*HOW TO COMPLETE THIS TASK*: Please report how many lines in the records below contain "Weed". Reply with the number alone.

(Collected data)
-- -- --

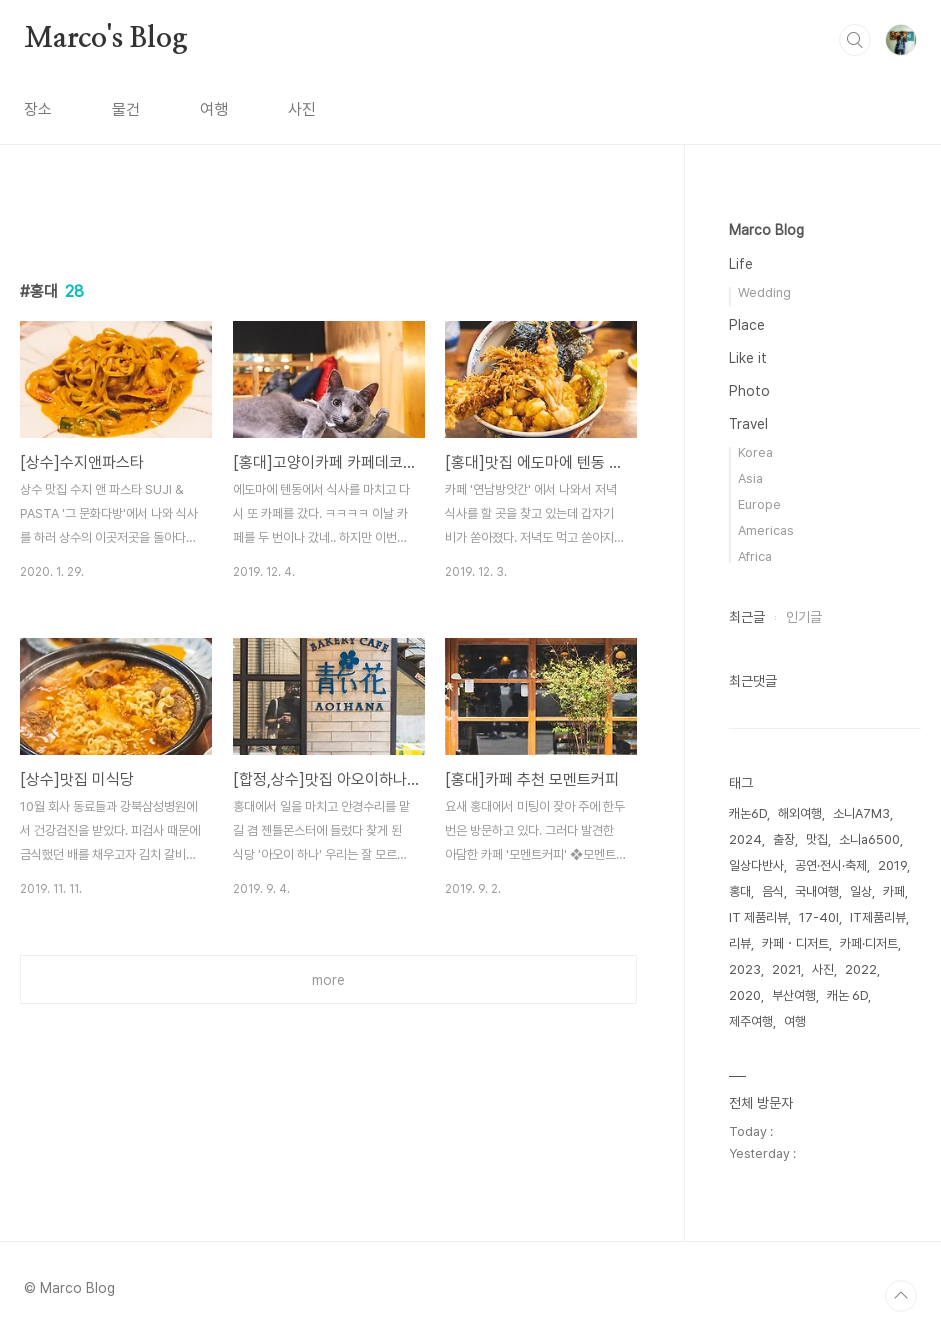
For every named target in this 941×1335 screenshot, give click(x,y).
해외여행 (800, 813)
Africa (755, 556)
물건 (126, 109)
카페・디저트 (795, 943)
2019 (892, 865)
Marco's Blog (106, 39)
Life (741, 264)
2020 (745, 995)
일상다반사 (756, 865)
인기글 (804, 617)
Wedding (764, 292)
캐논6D (748, 813)
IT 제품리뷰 (758, 917)
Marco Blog (766, 230)
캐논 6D (847, 995)
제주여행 (751, 1021)
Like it (748, 358)
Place (747, 325)
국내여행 (817, 891)
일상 (861, 891)
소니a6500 (869, 839)
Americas (766, 530)
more (328, 980)
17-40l (819, 917)
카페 (894, 891)
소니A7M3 (861, 813)
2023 (745, 969)
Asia (750, 478)
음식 (773, 891)
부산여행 (794, 995)
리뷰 (740, 943)
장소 (38, 109)
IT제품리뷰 (878, 917)
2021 (786, 969)
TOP (901, 1296)
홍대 (740, 891)
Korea (755, 452)
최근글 (747, 617)
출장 (784, 839)
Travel (748, 424)
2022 (861, 969)
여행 (214, 109)
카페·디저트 (869, 943)
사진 (302, 109)
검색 (855, 40)
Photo (749, 391)
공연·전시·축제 (831, 865)
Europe (759, 504)
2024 (745, 839)
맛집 (817, 839)
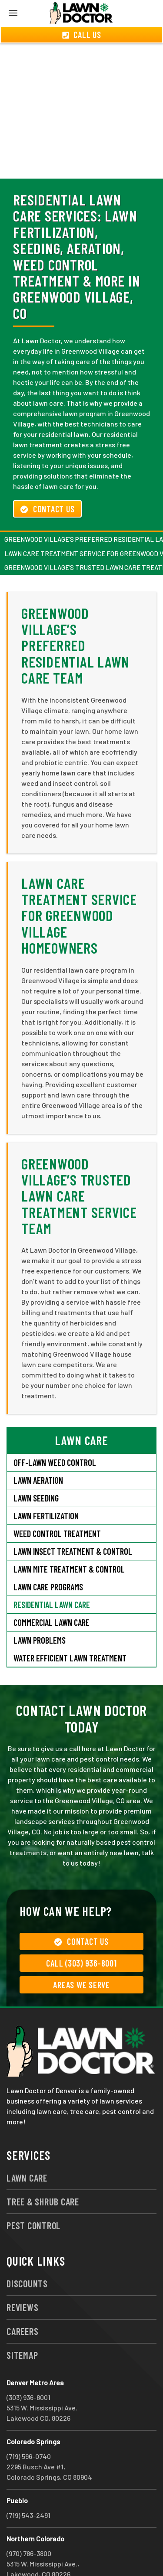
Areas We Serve (81, 1953)
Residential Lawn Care (51, 1573)
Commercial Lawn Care (51, 1591)
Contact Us (47, 477)
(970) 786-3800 (29, 2522)
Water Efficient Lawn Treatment (69, 1627)
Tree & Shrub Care (43, 2170)
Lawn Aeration (38, 1449)
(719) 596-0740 (29, 2425)
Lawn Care (27, 2146)
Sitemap (22, 2323)
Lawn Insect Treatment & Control (72, 1520)
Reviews (22, 2276)
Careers (22, 2300)
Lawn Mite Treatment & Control (69, 1538)
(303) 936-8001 (28, 2366)
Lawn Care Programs (48, 1555)
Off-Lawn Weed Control (54, 1431)
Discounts (27, 2252)
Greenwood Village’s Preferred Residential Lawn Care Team (75, 614)
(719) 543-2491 (28, 2484)
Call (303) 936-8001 (81, 1932)
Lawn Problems (39, 1609)
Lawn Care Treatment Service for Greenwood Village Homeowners (79, 884)
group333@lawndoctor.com (49, 2553)
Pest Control (33, 2194)
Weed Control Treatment (57, 1502)
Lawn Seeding (36, 1467)
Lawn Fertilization (46, 1484)
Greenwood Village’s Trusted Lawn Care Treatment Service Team (79, 1165)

-- -- --

*RESPONSE TO THE TASK*: 2